The records that follow are to be printed exactly, with no images.

=====

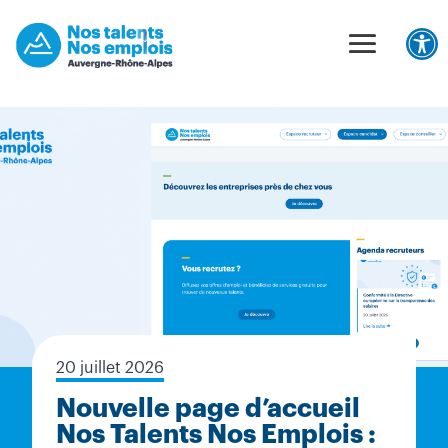
Unable to find opt-out content div: "matomo-opt-out"
Panneau de gestion des cookies
Ouv
20 juillet 2026
Nouvelle page d’accueil
Nos Talents Nos Emplois :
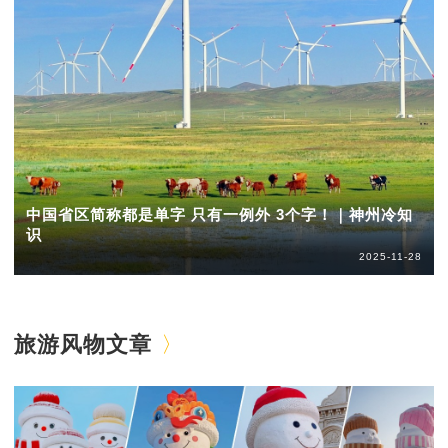
中国省区简称都是单字 只有一例外 3个字！｜神州冷知
识
2025-11-28
旅游风物文章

=====

Exercise solution ::
Unable to find opt-out content div: "matomo-opt-out"
Panneau de gestion des cookies
Ouv
20 juillet 2026
Nouvelle page d’accueil
Nos Talents Nos Emplois :
中国省区简称都是单字 只有一例外 3个字！｜神州冷知
识
2025-11-28
旅游风物文章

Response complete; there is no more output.